The Nazi Fuhrer lost no time in establishing his new world order in Europe. His policy consisted of terror, forced labor, and concentration camps. Hitler was well on his way to realizing his dream. In order to fulfill his dream of an Aryan nation, Hitler started persecuting many different racial groups. While the persecution of the Jews had much to do with their religion, the persecution of groups like the Slays, gypsies, and blacks was based on not only religious views but on racial hatred. Hitler hated these ‘impure” breeds of people who had contaminated his precious Aryan Germany. He set up concentration camps and eliminated whole groups of people. He was determined to purge Germany of all whom he concluded were the cause of Germany’s failure to become a great nation in World War I.

With the subjugation of most of Europe complete, Hitler turned His attention towards North Africa. Through Mussolini, an invasion of Libya and Egypt were attempted, but the Italian troops are surprised by British troops, and Hitler had to come to Mussolini’s aid. While Mussolini was making his attempt at North Africa,

Hitler had decided that the alliance between Germany and the U.S.S.R. had outlived its usefulness. This pact was only a temporary arrangement, in Hitler’s eyes, until he had used the Soviets to fulfill his purpose. Now with a large measure of success behind him, Hitler plans for the invasion of the U.S.S.R.

In 1941, Hitler ordered the invasion of the Soviet Union. He pushed hard into Russia and within a few days, the Nazi machine had advanced 400 miles. Major losses were accrued by the Russian forces. The Germans had captured over 300,000 prisoners in no more than 18 days. Within the first 48 hours, Soviet forces had lost over 2000 planes and, by the middle of the month, the German army was only200 miles from Moscow.

Predictions And Defiance

Many people in 1940— 1941 were sure that Hitler was unstoppable. There was speculation that Hitler would overrun all of Europe. The German people as a whole were behind him, and many of the European nations, who had not been attacked, claimed the status of neutrality. Everyone was afraid that if they opposed Hitler he would turn his forces upon them. Countries such as Sweden and Switzerland worked secretly with the Germans through economics and by allowing passage rights through their countries to ease Hitler’s attacks on other nations. America would only involve itself in supplying arms and munitions to the Allies, and was determined to avoid full- scale involvement in this solely European war. Many were looking for the sure demise of divided Europe and the establishment of a new unified Europe with Hitler at the head.
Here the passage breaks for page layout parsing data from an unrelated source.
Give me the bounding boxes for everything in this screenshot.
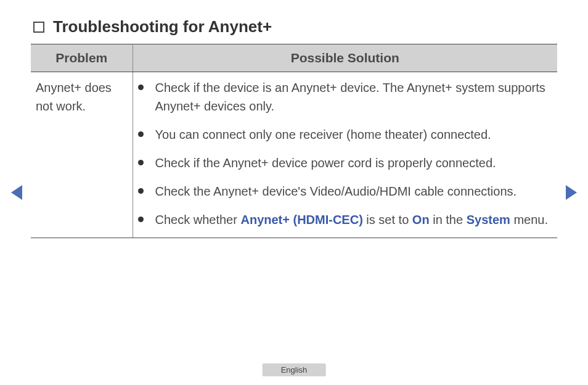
language-badge: English bbox=[263, 363, 326, 376]
problem-cell: Anynet+ does not work. bbox=[31, 72, 133, 238]
troubleshooting-table: Problem Possible Solution Anynet+ does n… bbox=[31, 44, 557, 238]
keyword-on: On bbox=[412, 213, 430, 226]
keyword-system: System bbox=[467, 213, 510, 226]
col-header-solution: Possible Solution bbox=[133, 44, 557, 72]
heading-text: Troubleshooting for Anynet+ bbox=[53, 17, 272, 36]
list-item: You can connect only one receiver (home … bbox=[138, 125, 552, 144]
text-fragment: Check whether bbox=[155, 213, 241, 226]
text-fragment: is set to bbox=[363, 213, 412, 226]
solution-list: Check if the device is an Anynet+ device… bbox=[134, 78, 552, 229]
list-item: Check the Anynet+ device's Video/Audio/H… bbox=[138, 182, 552, 201]
prev-page-arrow-icon[interactable] bbox=[11, 185, 22, 200]
list-item: Check whether Anynet+ (HDMI-CEC) is set … bbox=[138, 210, 552, 229]
square-bullet-icon bbox=[33, 22, 44, 33]
table-header-row: Problem Possible Solution bbox=[31, 44, 557, 72]
next-page-arrow-icon[interactable] bbox=[566, 185, 577, 200]
keyword-anynet-hdmi-cec: Anynet+ (HDMI-CEC) bbox=[240, 213, 362, 226]
col-header-problem: Problem bbox=[31, 44, 133, 72]
text-fragment: menu. bbox=[510, 213, 548, 226]
text-fragment: in the bbox=[430, 213, 467, 226]
list-item: Check if the device is an Anynet+ device… bbox=[138, 78, 552, 115]
table-row: Anynet+ does not work. Check if the devi… bbox=[31, 72, 557, 238]
section-heading: Troubleshooting for Anynet+ bbox=[33, 17, 557, 36]
list-item: Check if the Anynet+ device power cord i… bbox=[138, 154, 552, 172]
solution-cell: Check if the device is an Anynet+ device… bbox=[133, 72, 557, 238]
page-content: Troubleshooting for Anynet+ Problem Poss… bbox=[0, 0, 588, 238]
Yet, there were some that were predicting that Hitler would not succeed, and would meet his demise. These predictions were made at the height of Hitler’s power and seemed to fly in the face of common sense. Arthur S. Maxwell, editor of The Signs of the Times, continued to predict Hitler’s defeat right at the time of the fall of France. His editorials were cutting and direct.

How did he know Hitler would be defeated? Mr. Maxwell was an avid Bible student and predicted the downfall of Hitler and the failed unification of Europe, through the study of the prophecies of Daniel 2. Amazing, you might say! How could anyone, through the study of the book of Daniel be able to predict, at the height of Hitler’s career, that he would be utterly defeated? What was the key to understanding this truth, and why did not anyone else come to these same conclusions?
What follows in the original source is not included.